Closed dcbw closed 8 years ago
Looks good, although should this be validated by the node rather than the master? I guess if the master fails then the node won't ever be able to finish starting up, so having the master validate it will ensure that the node doesn't create the routing loop anyway.
Yes, This will handle node IP conflicts with cluster network for exiting subnets but we also need to handle one more case. We allow node IP changes. We watch for this change and when this happens, we recreate the subnet. New subnet creation in this case should be only allowed if the new node IP doesn't conflict with cluster network.
Fixed it up so that node events are now checked for validity too.
LGTM
should this be validated by the node rather than the master?
dcbw realized later that the answer to this is probably "yes", because if the master exits immediately when the data in etcd is invalid, then you can't use "oc" to fix it.

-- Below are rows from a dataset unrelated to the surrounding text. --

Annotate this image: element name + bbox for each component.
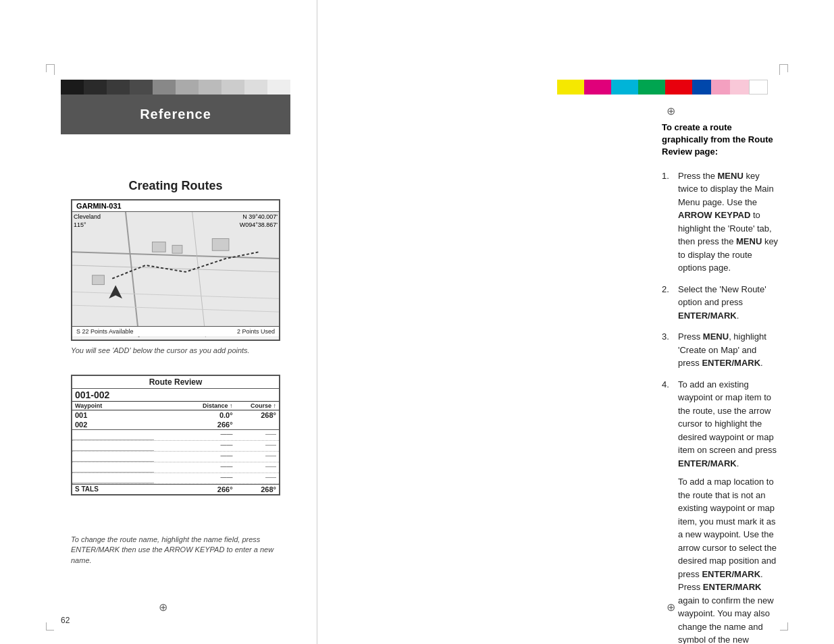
rr-empty-row-2: —— —— [72, 441, 279, 452]
left-panel: ⊕ ⊕ Reference Creating Routes GARMIN-031 [0, 0, 317, 644]
rr-empty-rows: —— —— —— —— —— —— —— —— [72, 429, 279, 484]
corner-tr [780, 64, 788, 72]
map-title: GARMIN-031 [76, 202, 122, 210]
col-header-course: Course ↑ [236, 402, 279, 410]
color-seg-6 [176, 80, 199, 95]
crosshair-bottom-left: ⊕ [159, 601, 167, 614]
rr-wp-2: 002 [72, 420, 154, 429]
rr-totals-label: S TALS [72, 485, 154, 494]
step-3-content: Press MENU, highlight 'Create on Map' an… [678, 330, 780, 370]
reference-header: Reference [61, 95, 290, 134]
crosshair-top-right: ⊕ [667, 105, 675, 117]
map-svg [72, 212, 279, 338]
cbr-magenta [584, 80, 611, 95]
rr-empty-row-1: —— —— [72, 430, 279, 441]
rr-route-num: 001-002 [75, 390, 109, 400]
rr-route-id: 001-002 [72, 389, 279, 402]
cbr-green [638, 80, 665, 95]
cbr-ltpink [730, 80, 749, 95]
color-seg-5 [153, 80, 176, 95]
step-1-content: Press the MENU key twice to display the … [678, 169, 780, 275]
step-2: 2. Select the 'New Route' option and pre… [662, 283, 780, 323]
svg-line-2 [126, 212, 139, 338]
step-1: 1. Press the MENU key twice to display t… [662, 169, 780, 275]
color-seg-3 [107, 80, 130, 95]
map-status-left: S 22 Points Available [76, 328, 133, 335]
svg-marker-6 [109, 286, 122, 299]
map-caption: You will see 'ADD' below the cursor as y… [71, 346, 280, 356]
color-seg-10 [267, 80, 290, 95]
color-seg-2 [84, 80, 107, 95]
map-title-bar: GARMIN-031 [72, 200, 279, 212]
corner-bl [46, 622, 54, 630]
rr-caption: To change the route name, highlight the … [71, 535, 280, 566]
route-review-table: Route Review 001-002 Waypoint Distance ↑… [71, 375, 280, 495]
svg-rect-7 [152, 242, 165, 252]
rr-course-1: 268° [236, 410, 279, 420]
right-content: To create a route graphically from the R… [662, 122, 780, 644]
step-2-num: 2. [662, 283, 678, 323]
map-status-bar: S 22 Points Available 2 Points Used [72, 326, 279, 336]
col-header-waypoint: Waypoint [72, 402, 154, 410]
step-1-num: 1. [662, 169, 678, 275]
reference-title: Reference [61, 107, 290, 122]
map-mockup: GARMIN-031 Cleveland 115° N 39°40.007' W… [71, 199, 280, 341]
map-body: Cleveland 115° N 39°40.007' W094°38.867' [72, 212, 279, 336]
rr-course-2 [236, 420, 279, 429]
steps-list: 1. Press the MENU key twice to display t… [662, 169, 780, 644]
vert-line-right [779, 64, 780, 75]
color-seg-7 [199, 80, 221, 95]
cbr-blue [692, 80, 711, 95]
step-4-content: To add an existing waypoint or map item … [678, 378, 780, 644]
svg-line-4 [72, 292, 279, 298]
rr-dist-1: 0.0° [154, 410, 236, 420]
corner-br [780, 622, 788, 630]
svg-rect-9 [212, 238, 229, 250]
rr-data-row-2: 002 266° [72, 420, 279, 429]
rr-wp-1: 001 [72, 410, 154, 420]
rr-empty-row-4: —— —— [72, 462, 279, 473]
section-title: Creating Routes [61, 179, 290, 193]
color-bar-right [557, 80, 773, 95]
corner-tl [46, 64, 54, 72]
right-panel: ⊕ ⊕ To create a route graphically from t… [317, 0, 834, 644]
vert-line-left [54, 64, 55, 75]
color-seg-1 [61, 80, 84, 95]
rr-col-headers: Waypoint Distance ↑ Course ↑ [72, 402, 279, 410]
rr-empty-row-5: —— —— [72, 473, 279, 484]
cbr-red [665, 80, 692, 95]
svg-rect-8 [172, 245, 182, 253]
rr-totals-course: 268° [236, 485, 279, 494]
page-number: 62 [61, 616, 70, 625]
col-header-distance: Distance ↑ [154, 402, 236, 410]
rr-empty-row-3: —— —— [72, 452, 279, 462]
color-seg-8 [221, 80, 244, 95]
cbr-yellow [557, 80, 584, 95]
step-2-content: Select the 'New Route' option and press … [678, 283, 780, 323]
step-3: 3. Press MENU, highlight 'Create on Map'… [662, 330, 780, 370]
svg-line-5 [72, 305, 279, 312]
svg-rect-10 [93, 275, 105, 285]
color-bar-left [61, 80, 290, 95]
step-4-sub: To add a map location to the route that … [678, 475, 780, 644]
page-container: ⊕ ⊕ Reference Creating Routes GARMIN-031 [0, 0, 834, 644]
svg-line-3 [192, 212, 206, 338]
step-4: 4. To add an existing waypoint or map it… [662, 378, 780, 644]
rr-title: Route Review [72, 376, 279, 389]
section-heading: To create a route graphically from the R… [662, 122, 780, 159]
cbr-white [749, 80, 768, 95]
rr-data-row-1: 001 0.0° 268° [72, 410, 279, 420]
map-status-right: 2 Points Used [237, 328, 275, 335]
color-seg-4 [130, 80, 153, 95]
step-4-num: 4. [662, 378, 678, 644]
rr-totals: S TALS 266° 268° [72, 484, 279, 494]
color-seg-9 [244, 80, 267, 95]
rr-totals-dist: 266° [154, 485, 236, 494]
cbr-cyan [611, 80, 638, 95]
rr-dist-2: 266° [154, 420, 236, 429]
step-3-num: 3. [662, 330, 678, 370]
cbr-pink [711, 80, 730, 95]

I chose to do two sides to this. The master should warn about invalid Node IPs and refuse to create HostSubnet objects for them. The node should exit if its address is bad, and should ignore invalid HostSubnets from other nodes so we don't create flow rules for them.
@danwinship @marun repushed; now the Registry caches the clusterNetwork so we can get rid of oc.clusterNetwork.
And now broken up into separate commits for easier reviewing...
@pravisankar fixed your comment, PTAL
LGTM. Have you run origin's tests with this code yet?
Rest of the changes, LGTM
Reworked to address Ravi's comments.
@pravisankar PTAL
LGTM
@danwinship in passes extended tests in DIND at least.
LGTM
If a HostSubnet is edited or the node's IP address is changed such that the NodeIP is contained within its own SubnetCIDR, a routing loop will be created in the OVS bridge and cause a kernel panic by exhausing kernel stack space.
Prevent the cluster from starting when this happens by ensuring that the NodeIP is not contained within the cluster network CIDR.
https://bugzilla.redhat.com/show_bug.cgi?id=1295486